Your task ▸ Please filter the data below down to the lines holding the string "açúcar".
*** Begin section ***
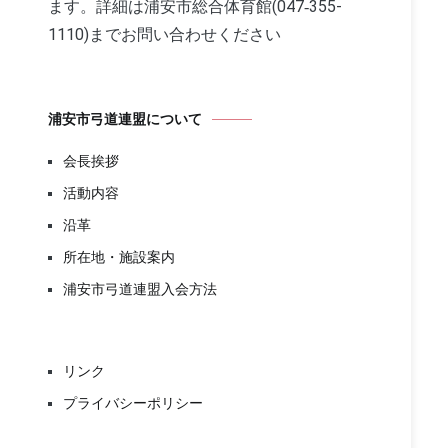
ます。詳細は浦安市総合体育館(047‐355-
1110)までお問い合わせください
浦安市弓道連盟について
会長挨拶
活動内容
沿革
所在地・施設案内
浦安市弓道連盟入会方法
リンク
プライバシーポリシー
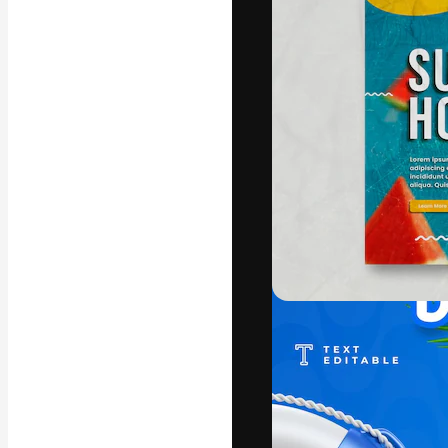
A plataforma cr
seu melhor trab
assinantes entr
agências e estú
Português
Copyright © 2010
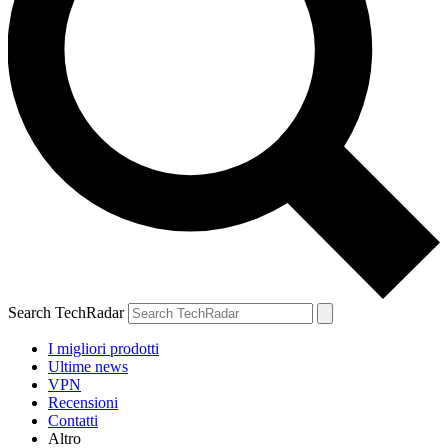
Search TechRadar
I migliori prodotti
Ultime news
VPN
Recensioni
Contatti
Altro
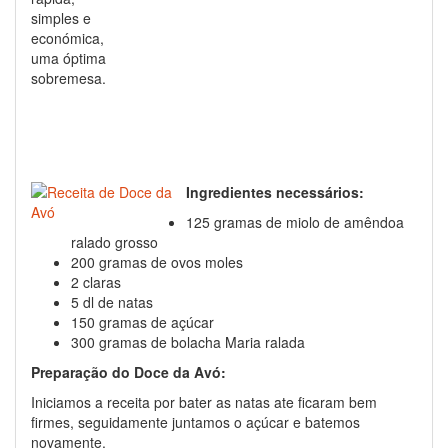
simples e
económica,
uma óptima
sobremesa.
Ingredientes necessários:
125 gramas de miolo de amêndoa
ralado grosso
200 gramas de ovos moles
2 claras
5 dl de natas
150 gramas de açúcar
300 gramas de bolacha Maria ralada
Preparação do Doce da Avó:
Iniciamos a receita por bater as natas ate ficaram bem
firmes, seguidamente juntamos o açúcar e batemos
novamente.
*** End section ***
Answer for this exercise ▸
150 gramas de açúcar
firmes, seguidamente juntamos o açúcar e batemos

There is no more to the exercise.